In default.aspx add the following:

    <asp:LoginView ID="LoginView1" runat="server">
        <AnonymousTemplate>
            <asp:Panel Visible="true" CssClass="secretContent" runat="server" ID="unauthorisedContent">
            You are unauthorised to view this page
            </asp:Panel>
        </AnonymousTemplate>
    
        <LoggedInTemplate>
                You are logged in
        </LoggedInTemplate>
        <RoleGroups>
            <asp:RoleGroup Roles="Administrator">
                <ContentTemplate>
                    <asp:Panel ID="SecretContent" runat="server" CssClass="secretContent" 
                        Visible="true">
                        Secret Content (Only administrators can access this section)
                    </asp:Panel>
                </ContentTemplate>
            </asp:RoleGroup>
        </RoleGroups>
    </asp:LoginView>

This will display the login status so you can see whether the login works or not.

Also add the following style to the site.css file in the ACS lab site:

.secretContent
{
  border-style: solid; 
  background-color: Red; 
  padding: 5px;
  color: White;
}

Run the ACS lab application and check to see if your provider appears in the list of providers and also that when you click on the button it redirects to you page. Login and you should be redirected to the Default.aspx page of the ACS lab site with the text “you are logged in”.

You may want to change the claims that are allowed for specific users. This is done in App_Data\CustomSecurityTokenService.cs in your identity provider web site.

Modify GetOutputClaimsIdentity to change depending upon who is logged in.

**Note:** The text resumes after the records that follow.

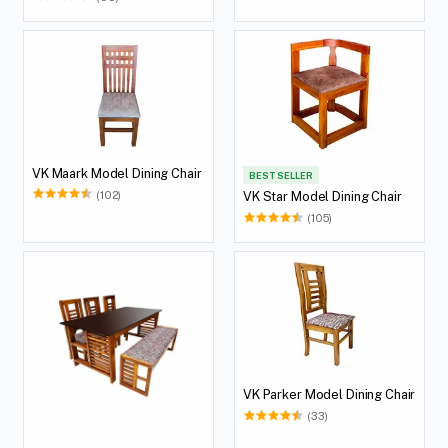
VK Maark Model Dining Chair
BEST SELLER
(102)
VK Star Model Dining Chair
(105)
VK Parker Model Dining Chair
(33)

Change the code that adds a Manager Role to the following code to allow a user called Steve to be an administrator and everyone else as a user.

if (principal.Identity.Name.Equals("Steve") == true)
{
    outputIdentity.Claims.Add(new Claim(ClaimTypes.Role, "Administrator"));
}
else
{
    outputIdentity.Claims.Add(new Claim(ClaimTypes.Role, "User"));
}

Run your ACS website again and login with “Steve” and you should now see the secret content that only administrator should see. Login as anyone else and you will not see the secret content.

All that you need to do now is to wire in your own authentication mechanism and deal with the claims for each user.